HB 1002 created an auto-injector affordability program for Colorado residents who do not qualify for Medicare or Medicaid and who do not have private insurance subject to a $60 limit for an EpiPen two-pack. In that case, a pharmacy may charge up to $60, but then request the manufacturer to resupply it with new EpiPens for free. Alternatively, the manufacturer may reimburse the pharmacy for the amount paid for the EpiPens that the customer paid over the counter.
During this year’s legislative session, lawmakers heard that, while EpiPens cost about $8 to manufacture, their price for uninsured consumers could exceed $690. HB 1002 acknowledged that approximately 566,000 Colorado residents have life-threatening food allergies.
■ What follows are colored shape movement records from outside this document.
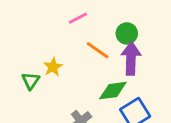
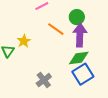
green diamond: (113, 91) -> (79, 58), moved

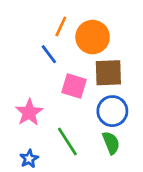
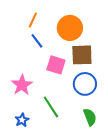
orange line: (61, 26) -> (33, 20), moved
green semicircle: (111, 143) -> (90, 117), moved

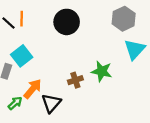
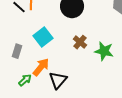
cyan square: (22, 56) -> (43, 37), moved
brown cross: (75, 80) -> (80, 42), moved, turned -32

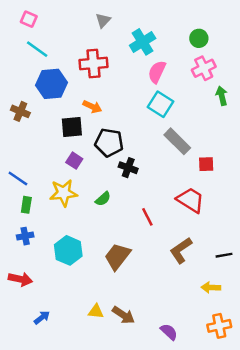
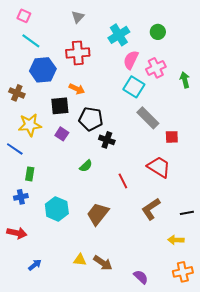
gray triangle: (103, 20) -> (78, 17), moved
green circle: (199, 38) -> (158, 32), moved
pink cross: (204, 68) -> (156, 68), moved
yellow star: (63, 193) -> (30, 125), moved
green rectangle: (26, 205) -> (30, 174), moved

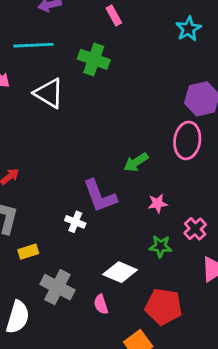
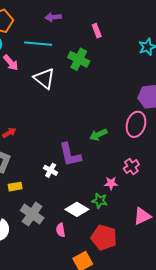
pink star: (157, 203) -> (111, 183), moved
pink cross: (195, 229) -> (131, 167), moved
green star: (160, 246) -> (100, 201), moved

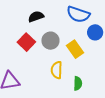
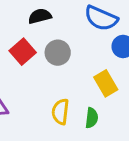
yellow rectangle: (75, 49) -> (106, 83), moved
yellow semicircle: (57, 70) -> (60, 112), moved

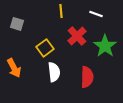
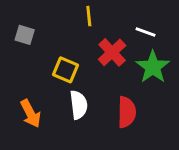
white line: (96, 14) -> (146, 32), moved
yellow square: (45, 48) -> (65, 70), turned -30
orange arrow: (14, 68) -> (31, 114), moved

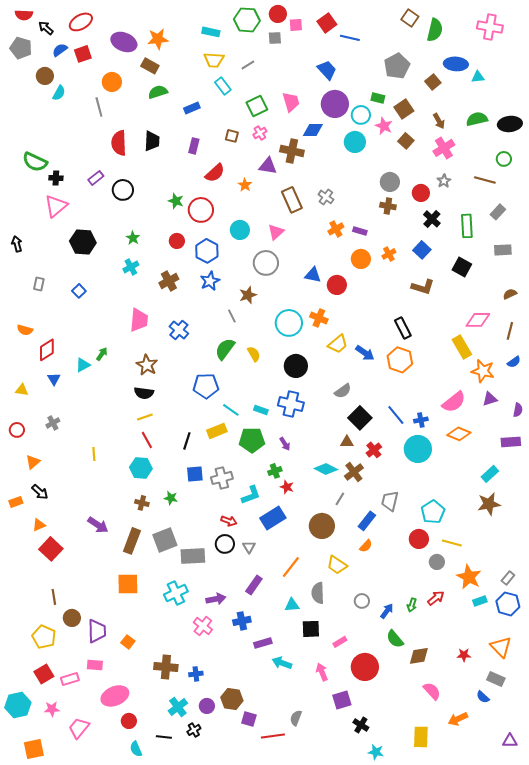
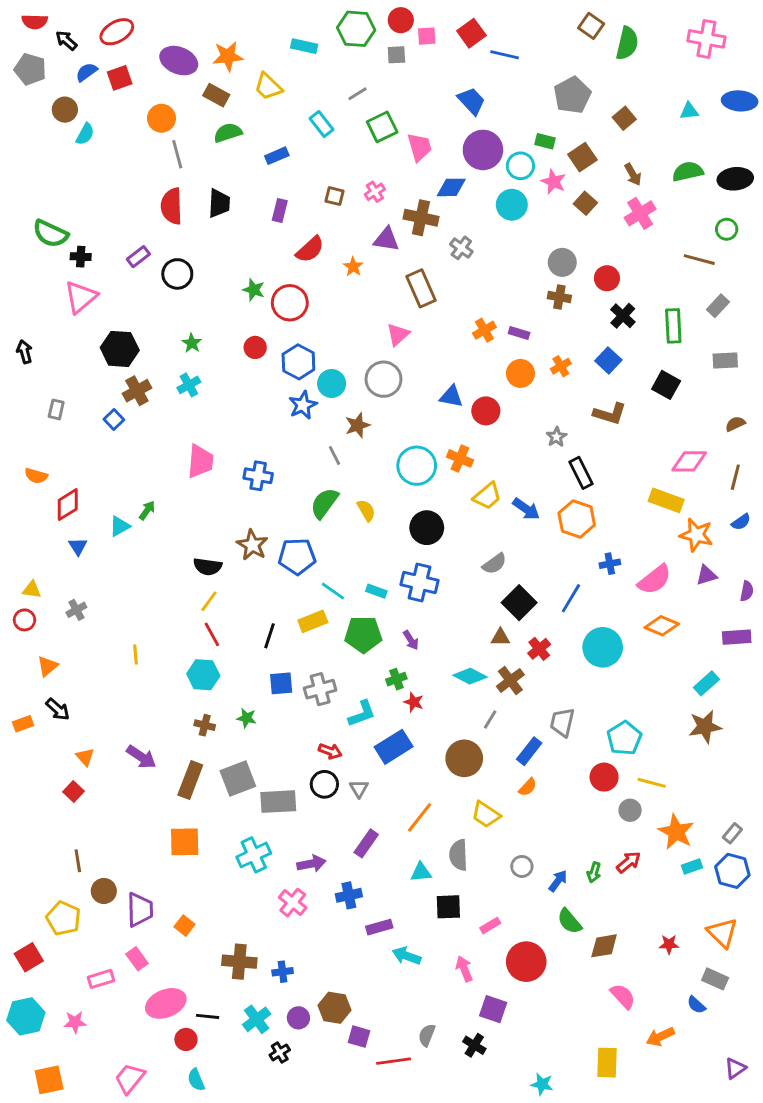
yellow trapezoid: (214, 60) -> (268, 87), moved, turned 40
blue ellipse: (456, 64) -> (740, 101), moved
green square: (257, 106) -> (382, 127), moved
gray line: (99, 107) -> (177, 154), moved
gray star: (444, 181) -> (556, 437), moved
gray cross: (326, 197) -> (461, 248), moved
cyan circle: (240, 230) -> (332, 383), moved
brown cross: (169, 281) -> (137, 391), moved
blue cross: (179, 330) -> (258, 476), turned -30
yellow rectangle: (462, 347) -> (666, 500), turned -40
brown star: (147, 365) -> (252, 545), moved
yellow triangle: (22, 390) -> (32, 590), moved
blue line: (396, 415) -> (571, 598), turned 70
yellow line: (145, 417) -> (209, 601), turned -35
blue cross: (421, 420) -> (610, 564), moved
orange triangle: (39, 525) -> (85, 757), moved, turned -48
red square: (51, 549) -> (74, 791), size x0.6
pink rectangle: (95, 665) -> (137, 959), turned 49
red square: (44, 674) -> (29, 957), moved
purple square: (342, 700) -> (493, 1009), turned 36
black cross: (361, 725) -> (474, 1045), moved
pink trapezoid: (79, 728) -> (130, 1078), moved
black line: (164, 737) -> (208, 1016), moved
purple triangle: (510, 741) -> (735, 1068), turned -35

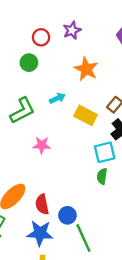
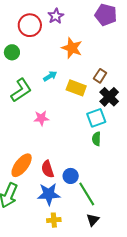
red circle: (41, 37) -> (30, 25), size x1.5
green circle: (29, 63) -> (12, 52), moved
The Colorado Attorney General’s Office opposed Teva’s request for an injunction and sought to dismiss the lawsuit entirely. It argued that the U.S. Supreme Court has made clear that lawsuits under the Takings Clause can be brought only when “taking” occurs. For Teva, the earliest this will begin is Jan. 1, when pharmacists can ask for reimbursement or restocks.
Additionally, Assistant Attorney General Pawson Nelson argued that the affordability program is a reasonable exercise of the state’s “police” powers to regulate pharmaceuticals.
“We have laws in this country where hospitals can’t turn people away from the emergency room based on their lack of ability to pay,” he said. “That’s the same concept we’re talking about here. People should not be denied access to emergency medical care in an emergency simply because they can’t pay.”
Lefkowitz responded, “If a hotel in the city of Denver is emitting some toxic smoke, the state can obviously use its police power to tell that hotel, ‘You have to close it down until this is resolved. will be.” He argued that the restock-or-reimbursement program is tantamount to telling a hotel it has to set aside 100 rooms per night for homeless people.
Domenico called Nelson’s emergency room example an “interesting analogy.” But even though Teva can’t yet seek an injunction in federal court and needs to file a lawsuit in state court for compensation once the state actually begins taking her property, Domenico worries about ongoing claims. That Teva will have to file until the pharmacists submit. Request for resupply or reimbursement.
“It’s one thing when the state or local government wants to build a road across your property. You know what’s happening there,” he said. “It could be two weeks from now, they suddenly get 200 of these (requests) or they don’t get any for a month.”
Ultimately, Domenico appeared unsure whether he could intervene before the government actually took any of Teva’s assets without compensation.
He said, “There is something different about the Eclipse Clause than the Second Amendment and the First Amendment. Those cases involve a prohibition on doing something.” In contrast, Teva is allowed to continue selling its auto-injectors.
“But when they do that, they have to hand over some of their assets,” he explained. “And there’s something different about it.”
the matter is thisTeva Pharmaceuticals USA, Inc. vs. Weiser et al.